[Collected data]
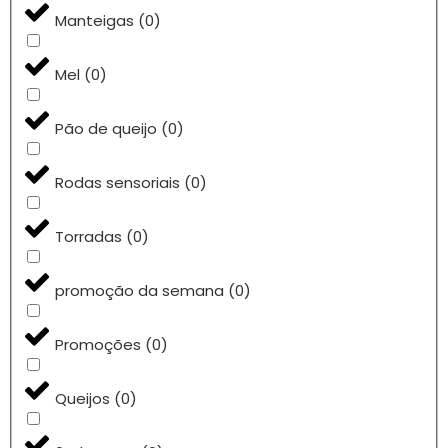
Manteigas
(
0
)
Mel
(
0
)
Pão de queijo
(
0
)
Rodas sensoriais
(
0
)
Torradas
(
0
)
promoção da semana
(
0
)
Promoções
(
0
)
Queijos
(
0
)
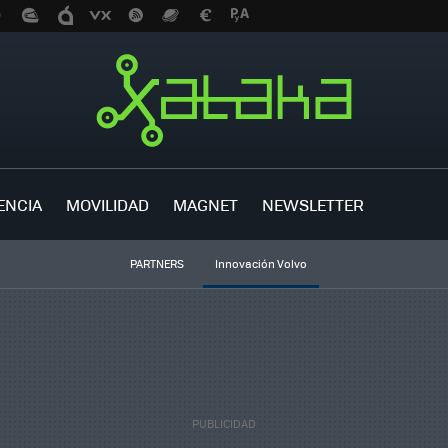
ENCIA
MOVILIDAD
MAGNET
NEWSLETTER
PARTNERS
Innovación Volvo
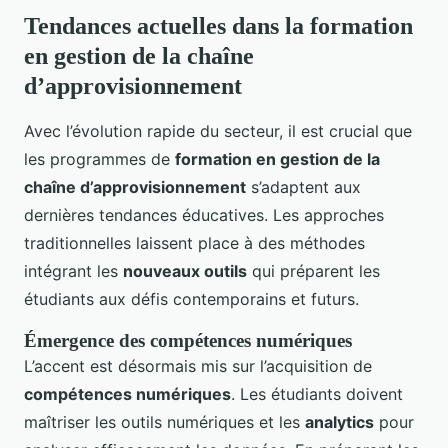
Tendances actuelles dans la formation
en gestion de la chaîne
d’approvisionnement
Avec l’évolution rapide du secteur, il est crucial que
les programmes de
formation en gestion de la
chaîne d’approvisionnement
s’adaptent aux
dernières tendances éducatives. Les approches
traditionnelles laissent place à des méthodes
intégrant les
nouveaux outils
qui préparent les
étudiants aux défis contemporains et futurs.
Émergence des compétences numériques
L’accent est désormais mis sur l’acquisition de
compétences numériques
. Les étudiants doivent
maîtriser les outils numériques et les
analytics
pour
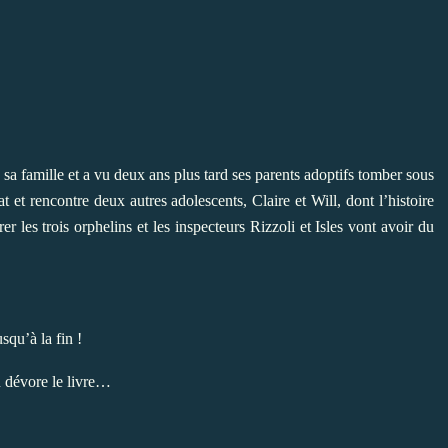
sa famille et a vu deux ans plus tard ses parents adoptifs tomber sous
at et rencontre deux autres adolescents, Claire et Will, dont l’histoire
 les trois orphelins et les inspecteurs Rizzoli et Isles vont avoir du
squ’à la fin !
n dévore le livre…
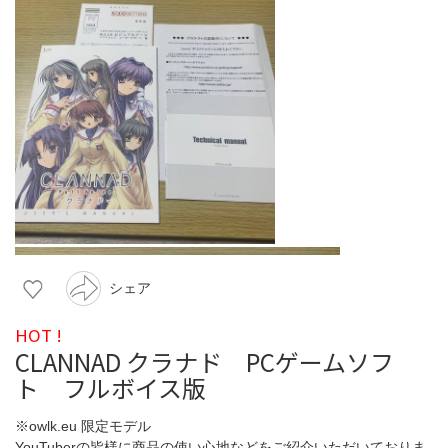
シェア
HOT !
CLANNAD クラナド PCゲームソフ
ト フルボイス版
※owlk.eu 限定モデル
YouTuberの皆様に商品の使い心地などをご紹介いただいておりま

# About this exercise
Please transcribe exactly the lines from the start of the records through the line containing "chaîne d’approvisionnement", leaving the pictures out.

# Exercise result
Manteigas
(
0
)
Mel
(
0
)
Pão de queijo
(
0
)
Rodas sensoriais
(
0
)
Torradas
(
0
)
promoção da semana
(
0
)
Promoções
(
0
)
Queijos
(
0
)
ENCIA
MOVILIDAD
MAGNET
NEWSLETTER
PARTNERS
Innovación Volvo
Tendances actuelles dans la formation
en gestion de la chaîne
d’approvisionnement
Avec l’évolution rapide du secteur, il est crucial que
les programmes de
formation en gestion de la
chaîne d’approvisionnement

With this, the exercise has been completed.